We were walking now in the woods in the dark, and heavy rain had come on, and we thought we were on a foot-trail and were not, and we got into a lamentable jungle of devastated pines and wild undergrowth and water. We walked in a circle, we tore our clothes afresh, we climbed pitiably slowly over stark dead jagged trees and branches, and Vachel forgot the subject of Roosevelt and of oratory, and began to make many suggestions as to the right direction. We got so desperate that I said to him:
“You think you know the way. Go ahead, I’ll follow.”
He wouldn’t do that.
“All right: you follow me. And no suggestions for twenty minutes. We’re going to get out of here.”
We then plunged into a waste of tightly-packed willow trees, all about ten feet high, with branches thickly interlaced. It was intensely dark, and they soused us with water at every step. It was like breast-stroke swimming through them. We came to a pine-tree island in the midst of them, and then after a long struggle forward, as I thought, we came back to the same pine trees. Then Vachel said, “Let us just lie down here for the night. When morning comes it will be easier.”
But the ground under us was in slops of water, and rather than sit and shiver there for hours I was all for getting out, and still believed it possible. This faith or stubbornness was at length rewarded, for we came to the water at the top of Lake McDermot, and it was nothing to us to walk through thigh-deep water for half a mile and ford the river. We were so soaked with the water of the willows that we must have made the lake a little wetter.

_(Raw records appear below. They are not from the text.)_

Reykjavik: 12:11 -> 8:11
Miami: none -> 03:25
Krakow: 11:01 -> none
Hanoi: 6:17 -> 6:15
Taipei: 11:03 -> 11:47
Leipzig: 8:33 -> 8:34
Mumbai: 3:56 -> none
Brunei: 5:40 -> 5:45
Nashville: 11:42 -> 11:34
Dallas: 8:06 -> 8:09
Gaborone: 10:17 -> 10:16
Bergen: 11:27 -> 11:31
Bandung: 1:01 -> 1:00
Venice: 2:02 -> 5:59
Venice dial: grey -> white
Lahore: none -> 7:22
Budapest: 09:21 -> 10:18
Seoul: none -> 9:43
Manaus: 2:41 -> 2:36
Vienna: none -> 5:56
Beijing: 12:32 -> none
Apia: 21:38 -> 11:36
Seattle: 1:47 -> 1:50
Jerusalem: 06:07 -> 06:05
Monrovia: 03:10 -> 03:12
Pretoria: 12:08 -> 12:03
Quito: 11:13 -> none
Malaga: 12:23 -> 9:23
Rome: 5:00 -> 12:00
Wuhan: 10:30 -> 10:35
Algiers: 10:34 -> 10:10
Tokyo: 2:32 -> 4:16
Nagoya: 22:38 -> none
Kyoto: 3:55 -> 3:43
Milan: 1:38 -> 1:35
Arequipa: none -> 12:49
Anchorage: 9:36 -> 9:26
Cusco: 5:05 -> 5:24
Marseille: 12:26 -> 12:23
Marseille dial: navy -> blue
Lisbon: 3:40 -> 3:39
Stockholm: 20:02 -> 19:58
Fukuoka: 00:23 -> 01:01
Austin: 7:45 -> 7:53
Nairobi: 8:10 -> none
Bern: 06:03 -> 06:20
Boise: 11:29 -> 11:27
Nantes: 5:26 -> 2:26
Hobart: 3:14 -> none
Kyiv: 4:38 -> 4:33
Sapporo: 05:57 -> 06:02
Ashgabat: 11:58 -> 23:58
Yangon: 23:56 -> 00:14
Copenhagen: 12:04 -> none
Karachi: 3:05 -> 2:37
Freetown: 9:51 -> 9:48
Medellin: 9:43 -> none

So we made our way to the palatial hotel which is situated on the north-eastern corner of Lake McDermot. Bedraggled, hanging in new tatters and with water streaming into little pools on the floor when we stood still, we were no people for the hotel. And we read on the front door, “No one in hobnails or bradded shoes allowed to enter here.” The many lights shone on our red faces for a minute, and then we passed on—to the log-cabins of the campers and the hob-nailed brethren. And there we got a room, and we opened our last can of pork and beans and ate it to the bottom, and we rung out our streaming clothes and hung them to dry, and we put Roosevelt and Bryan to sleep, and the poet and the Guardsman were hushed.
The joke was on us and Nature laughed at us,
She laughed at us, she would not help us.